Green light for Derwent Forest visitor centre and museum

CGI of proposed visitor centre

Planning permission has been granted for a new visitor centre and museum at Derwent Forest, Cumbria.

Earlier this year a development consortium failed to win approval for the second phase of a multimillion-pound housing scheme and country park on a former Cumbrian weapons site in the forest, despite a recommendation to approve by planning officers.

The proposals included new homes and community facilities, a link to the coast-to-coast cycleway and the removal of miles of military fencing to open up the site for public use on the 1,050 acre site.

However, Allerdale Council has given the green light to the consortium’s latest plans which chart the history of the giant former NATO and Royal Navy arms dump at Broughton Moor.

Nigel Catterson, chair of Derwent Forest Development Consortium, welcomed approval for the scheme which he says will bring new visitors to an area rich in heritage and physical assets.

The visitor centre will serve the 140-mile coast-to-coast cycle route where it is hoped to enter the Derwent Forest site, supporting an improved 2.5km multi-user trail with facilities for cyclists, walkers and wheelchair users. It will also include the first new bridleway in Cumbria for many years.

Nigel said: “Our wider masterplan proposals have always been about opening up the site to beneficial uses like this, with enabling development such as much needed homes and employment space.

“We continue to review those plans in the light of constructive feedback from various stakeholders, including the council’s development panel.”

He added: “Following favourable feedback, we are working with our professional team as to how we revert with a revised application.”

This week’s approval includes the refurbishment of the original Seaton Road gatehouse to provide a supervised access point to the site, with a new-build two-story property providing space for a café and museum charting the history of the RNAD Broughton Moor from its early days as a colliery onwards to one of the country’s largest and most secret arms dumps.

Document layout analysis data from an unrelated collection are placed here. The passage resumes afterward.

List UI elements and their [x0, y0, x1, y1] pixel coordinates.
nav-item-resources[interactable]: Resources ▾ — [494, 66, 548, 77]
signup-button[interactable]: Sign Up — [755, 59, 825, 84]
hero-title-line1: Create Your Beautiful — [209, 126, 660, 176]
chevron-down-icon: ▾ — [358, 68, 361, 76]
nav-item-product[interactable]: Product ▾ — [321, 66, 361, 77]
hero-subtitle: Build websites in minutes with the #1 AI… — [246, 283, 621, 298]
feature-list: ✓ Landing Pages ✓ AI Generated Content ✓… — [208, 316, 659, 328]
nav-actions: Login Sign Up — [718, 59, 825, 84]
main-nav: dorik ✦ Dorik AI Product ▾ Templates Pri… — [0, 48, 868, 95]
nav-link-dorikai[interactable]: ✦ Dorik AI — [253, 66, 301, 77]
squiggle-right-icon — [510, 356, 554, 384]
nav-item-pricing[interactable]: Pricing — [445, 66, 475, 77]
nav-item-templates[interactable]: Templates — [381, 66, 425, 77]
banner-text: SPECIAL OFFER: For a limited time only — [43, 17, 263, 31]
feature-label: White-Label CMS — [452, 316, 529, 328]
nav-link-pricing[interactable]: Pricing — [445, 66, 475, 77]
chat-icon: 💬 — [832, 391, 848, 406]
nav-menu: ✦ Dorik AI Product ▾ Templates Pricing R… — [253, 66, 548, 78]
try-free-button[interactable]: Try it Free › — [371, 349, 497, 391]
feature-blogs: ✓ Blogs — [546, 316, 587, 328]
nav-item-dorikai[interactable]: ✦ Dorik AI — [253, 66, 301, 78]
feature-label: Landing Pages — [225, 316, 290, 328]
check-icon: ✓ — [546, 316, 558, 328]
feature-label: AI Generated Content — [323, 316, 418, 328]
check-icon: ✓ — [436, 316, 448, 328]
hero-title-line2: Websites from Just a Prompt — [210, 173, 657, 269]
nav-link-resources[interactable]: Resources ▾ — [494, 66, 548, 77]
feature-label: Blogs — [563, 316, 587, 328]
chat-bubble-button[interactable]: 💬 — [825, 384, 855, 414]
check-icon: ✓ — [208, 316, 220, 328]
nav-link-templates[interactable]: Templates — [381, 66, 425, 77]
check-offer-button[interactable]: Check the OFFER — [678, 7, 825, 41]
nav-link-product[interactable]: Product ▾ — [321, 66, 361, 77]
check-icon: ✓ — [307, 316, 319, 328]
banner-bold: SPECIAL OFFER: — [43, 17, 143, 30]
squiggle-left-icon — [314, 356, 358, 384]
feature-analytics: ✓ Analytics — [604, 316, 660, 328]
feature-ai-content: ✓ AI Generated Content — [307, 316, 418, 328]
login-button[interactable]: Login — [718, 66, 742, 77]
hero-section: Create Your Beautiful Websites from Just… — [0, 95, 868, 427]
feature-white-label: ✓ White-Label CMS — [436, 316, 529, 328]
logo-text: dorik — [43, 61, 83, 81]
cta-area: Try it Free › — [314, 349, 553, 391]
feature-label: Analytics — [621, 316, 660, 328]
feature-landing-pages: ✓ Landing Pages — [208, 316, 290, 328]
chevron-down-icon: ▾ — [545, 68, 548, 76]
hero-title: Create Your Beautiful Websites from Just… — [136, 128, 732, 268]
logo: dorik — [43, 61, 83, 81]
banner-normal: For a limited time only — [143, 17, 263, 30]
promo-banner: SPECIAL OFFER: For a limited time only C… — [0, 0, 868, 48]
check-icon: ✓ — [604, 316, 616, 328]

There will also be car parking for 37 vehicles and a bay for a visiting coach. The scheme will include a new ‘trail-head’ facility for cyclists.

The role of the Derwent Forest project is recognised in a number of key strategies including the Energy Coast Masterplan, Sub-regional Spatial Strategy, Cumbria Tourism Destination Plan and Cumbria Economic Plan.

The coast-to-coast cycleway runs from Workington and Whitehaven to Tynemouth.

The arms depot was opened in 1939 on the site of Buckhill Colliery (1873 – 1932). In 1944 the site was expanded from 800 to 1,050 acres.

The depot was used by the MoD until 1963 before being leased to the West German government. From 1977 it was used by the US Navy for the storage of armaments for its North Atlantic Squadron.

From 1981 Broughton Moor was formally adopted as a NATO storage site.

The site was decommissioned at the end of the Cold War, finally closing on December 31, 1992. More than 130 magazine buildings remain on site.